Required action » The answer must be an exact printing of every record below, with the pictures omitted.

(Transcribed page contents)
Start of Block
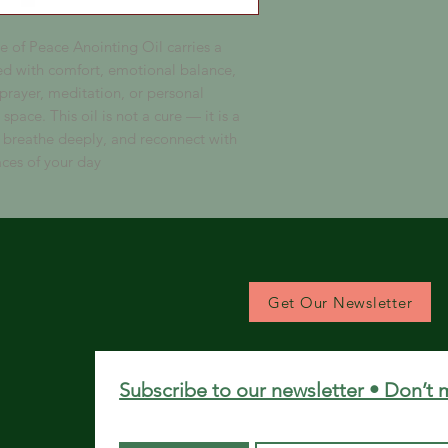
 of Peace Anointing Oil carries a
ted with comfort, emotional balance,
 prayer, meditation, or personal
space. This oil is not a cure — it is a
breathe deeply, and reconnect with
ces of your day.
Get Our Newsletter
Subscribe to our newsletter • Don’t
End of Block
Your response »
 of Peace Anointing Oil carries a
ted with comfort, emotional balance,
 prayer, meditation, or personal
space. This oil is not a cure — it is a
breathe deeply, and reconnect with
ces of your day.
Get Our Newsletter
Subscribe to our newsletter • Don’t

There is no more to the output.